Not every investor is aware of the risks and opportunities presented by climate change. As Farley Thomas, global head of wholesale at HSBC Global Asset Management, noted recently, volatility in equity markets has created winners and losers in the broader climate change investment sector.

The issue is being addressed by the Carbon Disclosure Project (CDP) - an independent US and UK-registered not-for-profit organisation. Its goal is to facilitate a dialogue between shareholders and corporations, supported by quality information, about the implications for shareholder value and commercial operations presented by climate change.

Funded by the governments of the US, the UK, France, Sweden, the Netherlands and the state of Victoria in Australia, the CDP provides a  co-ordinating secretariat for institutional investors seeking information on the business risks and opportunities, and greenhouse gas emissions data from the world's largest companies.

"The idea behind the CDP was that climate change is a very serious and growing problem and that investors would benefit from having more information about it," says CDP chief executive Paul Dickinson. "We sent our first information request in 2002 to the 500 largest companies in the world - of which around 50% replied - representing 35 investors with about $4trn (€2.6trn) of assets. This year we sent our sixth information request to 3,000 of the largest companies according to the stock market indices from different countries, signed by 385 investors with $57trn of assets.
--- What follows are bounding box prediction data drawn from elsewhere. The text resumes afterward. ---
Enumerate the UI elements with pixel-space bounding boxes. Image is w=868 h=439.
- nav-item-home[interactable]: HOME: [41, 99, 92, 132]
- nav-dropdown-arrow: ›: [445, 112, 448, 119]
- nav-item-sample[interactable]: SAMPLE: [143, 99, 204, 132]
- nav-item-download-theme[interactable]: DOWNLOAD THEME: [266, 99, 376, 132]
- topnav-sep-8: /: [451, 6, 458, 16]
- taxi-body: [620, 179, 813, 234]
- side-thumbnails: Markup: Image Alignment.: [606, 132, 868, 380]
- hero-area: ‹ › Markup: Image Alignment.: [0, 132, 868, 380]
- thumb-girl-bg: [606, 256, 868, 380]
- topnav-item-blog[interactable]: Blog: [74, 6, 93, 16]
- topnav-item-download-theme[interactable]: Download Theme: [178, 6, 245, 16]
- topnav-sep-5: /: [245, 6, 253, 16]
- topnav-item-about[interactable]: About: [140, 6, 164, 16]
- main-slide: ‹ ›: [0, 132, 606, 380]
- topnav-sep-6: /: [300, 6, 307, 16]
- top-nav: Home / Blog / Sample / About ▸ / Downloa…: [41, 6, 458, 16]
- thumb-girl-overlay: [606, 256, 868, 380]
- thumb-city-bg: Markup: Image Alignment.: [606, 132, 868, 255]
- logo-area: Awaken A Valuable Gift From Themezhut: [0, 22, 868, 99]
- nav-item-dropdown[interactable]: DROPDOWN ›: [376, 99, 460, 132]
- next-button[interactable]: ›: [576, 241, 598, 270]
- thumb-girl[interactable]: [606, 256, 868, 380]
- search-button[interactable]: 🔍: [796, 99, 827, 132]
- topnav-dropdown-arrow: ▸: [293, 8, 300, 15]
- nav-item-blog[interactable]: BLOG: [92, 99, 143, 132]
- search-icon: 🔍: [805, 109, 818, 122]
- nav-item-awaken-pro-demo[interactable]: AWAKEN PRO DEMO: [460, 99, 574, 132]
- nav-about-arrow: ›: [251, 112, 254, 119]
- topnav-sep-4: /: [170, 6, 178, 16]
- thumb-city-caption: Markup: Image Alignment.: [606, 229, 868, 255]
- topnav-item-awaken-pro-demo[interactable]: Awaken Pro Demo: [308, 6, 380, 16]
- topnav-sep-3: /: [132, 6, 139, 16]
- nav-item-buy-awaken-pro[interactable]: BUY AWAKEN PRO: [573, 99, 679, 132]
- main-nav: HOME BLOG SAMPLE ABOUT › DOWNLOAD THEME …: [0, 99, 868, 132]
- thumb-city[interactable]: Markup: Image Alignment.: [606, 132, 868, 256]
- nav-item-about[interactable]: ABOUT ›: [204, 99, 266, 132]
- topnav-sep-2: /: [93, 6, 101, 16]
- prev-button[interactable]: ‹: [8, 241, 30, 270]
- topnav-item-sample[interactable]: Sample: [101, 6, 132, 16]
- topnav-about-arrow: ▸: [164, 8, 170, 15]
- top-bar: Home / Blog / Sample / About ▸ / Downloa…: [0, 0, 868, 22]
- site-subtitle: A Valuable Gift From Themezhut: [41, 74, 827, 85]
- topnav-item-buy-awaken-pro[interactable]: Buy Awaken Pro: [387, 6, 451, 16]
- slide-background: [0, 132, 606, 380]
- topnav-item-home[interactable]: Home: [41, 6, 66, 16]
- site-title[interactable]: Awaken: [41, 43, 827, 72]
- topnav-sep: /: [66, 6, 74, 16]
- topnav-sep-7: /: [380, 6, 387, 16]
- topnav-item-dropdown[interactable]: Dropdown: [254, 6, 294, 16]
"Over that period the climate change debate has gone from whether humans cause it to concerns about whether governments will respond appropriately and solve the issues."

Another development was CDP's partnership with Wal-Mart. "It is to help measure Wal-Mart's emissions throughout its supply chain companies," says Dickinson. "In fact 29 large corporations are now working with us to send our questions to their suppliers so we expect a large increase of the project over the next 24 months."
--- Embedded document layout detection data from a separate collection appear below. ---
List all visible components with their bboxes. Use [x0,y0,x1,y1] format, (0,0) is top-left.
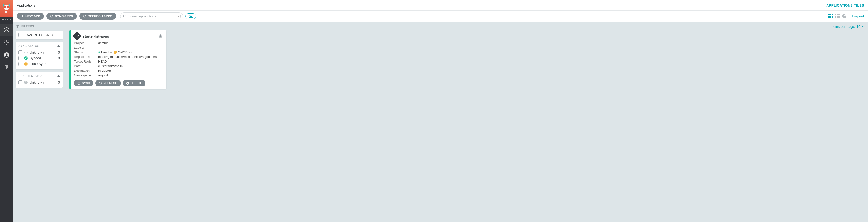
refresh-apps-button[interactable]: REFRESH APPS [79,12,116,20]
svg-rect-33 [837,16,840,17]
svg-rect-5 [5,11,6,13]
slash-hint: / [177,14,180,18]
filters-sidebar: FILTERS FAVORITES ONLY SYNC STATUS [13,22,65,222]
heart-icon: ♥ [98,51,100,54]
content-area: Items per page: 10 ⎇ starter-kit-apps Pr… [65,22,868,222]
svg-rect-26 [832,15,833,17]
svg-rect-6 [6,11,7,13]
svg-rect-35 [837,17,840,18]
kv-value: HEAD [98,60,163,63]
favorites-only-toggle[interactable]: FAVORITES ONLY [19,33,60,37]
view-pie-icon[interactable] [842,14,847,19]
refresh-apps-label: REFRESH APPS [88,14,112,18]
checkbox-icon [19,33,22,37]
nav-user[interactable] [0,49,13,61]
svg-rect-25 [830,15,831,17]
svg-rect-17 [190,15,190,16]
sync-apps-button[interactable]: SYNC APPS [46,12,77,20]
logout-link[interactable]: Log out [852,14,864,18]
filter-icon [16,25,20,28]
kv-key: Labels: [74,46,98,50]
card-refresh-button[interactable]: REFRESH [95,80,121,86]
keyboard-icon [189,15,193,18]
filter-count: 1 [58,62,60,66]
items-per-page[interactable]: Items per page: 10 [69,24,864,30]
favorites-only-label: FAVORITES ONLY [25,33,54,37]
kv-value: https://github.com/mtiutiu-heits/argocd-… [98,55,163,59]
svg-point-8 [6,42,7,43]
sync-icon [78,82,81,85]
caret-down-icon [862,26,864,27]
kv-key: Repository: [74,55,98,59]
svg-point-10 [6,54,7,55]
svg-point-4 [8,7,8,7]
refresh-icon [99,82,102,85]
sync-status-heading[interactable]: SYNC STATUS [19,44,60,47]
new-app-button[interactable]: NEW APP [17,12,44,20]
status-value: ♥ Healthy ↑ OutOfSync [98,51,163,54]
view-list-icon[interactable] [835,14,840,19]
card-delete-button[interactable]: DELETE [123,80,146,86]
kv-value: clusters/dev/helm [98,64,163,68]
version-label: v2.3.1+b [2,18,11,20]
svg-rect-27 [829,17,830,19]
unknown-health-icon: ? [24,81,28,84]
outofsync-status-icon: ↑ [24,62,28,66]
svg-rect-21 [829,14,830,15]
kv-key: Path: [74,64,98,68]
filter-label: Unknown [30,81,44,84]
kv-value: in-cluster [98,69,163,72]
health-filter-unknown[interactable]: ? Unknown 0 [19,80,60,85]
nav-rail: v2.3.1+b [0,0,13,222]
svg-rect-32 [835,16,836,17]
nav-docs[interactable] [0,61,13,74]
kv-key: Target Revisi… [74,60,98,63]
delete-icon [126,82,129,85]
kv-value: default [98,41,163,45]
synced-status-icon [24,57,28,60]
new-app-label: NEW APP [26,14,40,18]
svg-rect-16 [189,15,190,16]
filter-label: OutOfSync [30,62,46,66]
outofsync-icon: ↑ [114,51,117,54]
sync-filter-unknown[interactable]: Unknown 0 [19,50,60,55]
search-input[interactable] [120,12,183,20]
pagination-value: 10 [856,25,860,29]
health-status-filter-card: HEALTH STATUS ? Unknown 0 [16,72,63,88]
nav-applications[interactable] [0,24,13,36]
header: Applications APPLICATIONS TILES [13,0,868,11]
unknown-status-icon [24,51,28,54]
svg-rect-7 [7,11,8,13]
application-card[interactable]: ⎇ starter-kit-apps Project:default Label… [69,30,166,89]
view-tiles-icon[interactable] [828,14,833,19]
svg-rect-29 [832,17,833,19]
svg-rect-18 [191,15,191,16]
sync-filter-outofsync[interactable]: ↑ OutOfSync 1 [19,61,60,67]
svg-rect-31 [837,14,840,15]
checkbox-icon [19,51,22,54]
keyboard-chip-button[interactable] [185,13,196,19]
kv-key: Destination: [74,69,98,72]
plus-icon [21,14,24,18]
svg-rect-30 [835,14,836,15]
svg-point-3 [5,7,6,7]
svg-rect-20 [190,16,192,17]
search-icon [123,14,126,18]
checkbox-icon [19,56,22,60]
chevron-up-icon [58,75,60,76]
sync-apps-label: SYNC APPS [55,14,73,18]
card-sync-button[interactable]: SYNC [74,80,93,86]
breadcrumb: Applications [17,3,35,7]
toolbar: NEW APP SYNC APPS REFRESH APPS / [13,11,868,22]
svg-rect-24 [829,15,830,17]
favorite-star-icon[interactable] [158,34,163,38]
argo-logo [0,0,13,17]
svg-rect-22 [830,14,831,15]
kv-value [98,46,163,50]
health-status-heading[interactable]: HEALTH STATUS [19,74,60,77]
nav-settings[interactable] [0,36,13,49]
svg-rect-34 [835,17,836,18]
sync-filter-synced[interactable]: Synced 0 [19,55,60,61]
svg-rect-23 [832,14,833,15]
refresh-icon [83,14,86,18]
Danish pension funds ATP and KPA and Dutch civil service scheme ABP have also become CDP partners, meaning that they will support the CDP's development and growth in their respective countries. The 10-20% of pension fund signatories include the Dutch railway pension fund SPF and healthcare scheme Zorg & Welzijn, formerly known as PGGM.

"Pension funds are interested in the best results over the long term, which means they have to take climate change very seriously," says Dickinson. "And there are advantages to being a signatory to the information request letter. Signatories get access to the data in advance and will be able to access all of the responses, while the public is only able to see the responses that are allowed to go public. With the ratification of the Kyoto Protocol, the start-up of the EU emissions trading scheme and the rallying oil price, data on greenhouse gas emissions have become increasingly relevant. And companies' accountability to shareholders, governments and society means that they will have to try to reduce their carbon footprint."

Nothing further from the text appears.